Interne Herausforderungen

  1. Viele Fahrschulen haben nicht selten aus eigenem Unvermögen zu wenige Kunden. Zu wenig Kunden bedeutet auch zu wenig Umsatz, um ein finanziell sorgenfreies Unternehmerleben führen zu können.
  2. Fehlende gesunde Kalkulation und wie ich oft zu hören bekomme, eine vernichtende Preispolitik der Mitbewerber treibt die Preise in so schwindelnde Tiefen, dass an den meistens falschen Ecken und Enden gespart wird.
  3. Hohe Treibstoffpreise und vermeintlich hohe Kosten des Personals bringen Fahrschulbetreiber immer mehr zum Laufen im Hamsterrad, ohne inne zu halten und über die eigene Situation nachzudenken.
  4. Das fehlende Wissen über professionellem Verkauf führt zu geringen Abschlussquoten.

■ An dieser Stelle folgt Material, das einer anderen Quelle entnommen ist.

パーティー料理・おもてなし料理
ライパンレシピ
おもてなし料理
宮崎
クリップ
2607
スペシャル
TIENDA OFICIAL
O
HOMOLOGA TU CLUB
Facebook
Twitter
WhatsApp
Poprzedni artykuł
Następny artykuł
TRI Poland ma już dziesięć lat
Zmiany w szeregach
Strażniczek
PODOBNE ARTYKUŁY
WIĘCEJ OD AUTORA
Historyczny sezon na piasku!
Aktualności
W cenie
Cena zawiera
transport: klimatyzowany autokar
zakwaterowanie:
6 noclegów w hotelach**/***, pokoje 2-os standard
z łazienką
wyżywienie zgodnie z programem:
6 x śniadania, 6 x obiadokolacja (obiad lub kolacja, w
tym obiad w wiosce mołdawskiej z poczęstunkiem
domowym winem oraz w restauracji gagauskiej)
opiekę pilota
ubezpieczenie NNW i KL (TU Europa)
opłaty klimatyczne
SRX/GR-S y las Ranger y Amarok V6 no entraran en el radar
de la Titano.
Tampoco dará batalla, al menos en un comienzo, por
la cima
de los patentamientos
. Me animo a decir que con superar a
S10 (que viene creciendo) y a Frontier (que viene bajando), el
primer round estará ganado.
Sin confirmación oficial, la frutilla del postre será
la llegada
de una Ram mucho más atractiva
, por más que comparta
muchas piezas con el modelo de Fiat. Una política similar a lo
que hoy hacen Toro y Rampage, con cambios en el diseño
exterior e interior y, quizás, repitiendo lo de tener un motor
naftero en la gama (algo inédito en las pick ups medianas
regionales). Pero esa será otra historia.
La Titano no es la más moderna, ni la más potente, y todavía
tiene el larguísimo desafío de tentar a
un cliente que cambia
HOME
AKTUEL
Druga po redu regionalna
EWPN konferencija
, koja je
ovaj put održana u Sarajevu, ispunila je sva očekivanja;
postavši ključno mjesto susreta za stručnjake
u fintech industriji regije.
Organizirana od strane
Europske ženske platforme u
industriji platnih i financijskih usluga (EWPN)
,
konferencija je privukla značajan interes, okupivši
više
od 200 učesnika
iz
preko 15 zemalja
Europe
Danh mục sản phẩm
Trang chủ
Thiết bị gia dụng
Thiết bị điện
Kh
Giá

Um das auszugleichen wird andererseits versucht, mit (zu) billigen Preisen oder unlauteren Angeboten zu Fahrschülern zu kommen.
  5. Neuerungen wie Mehrphasenausbildung, duale Fahrausbildung, Verwaltungsreform, EU-Richtlinien und vieles mehr fordern die oft personell unterbesetzten Fahrschulen und deren Ressourcen derart heraus, dass sie keine Zeit mehr zum erfolgreicher werden haben.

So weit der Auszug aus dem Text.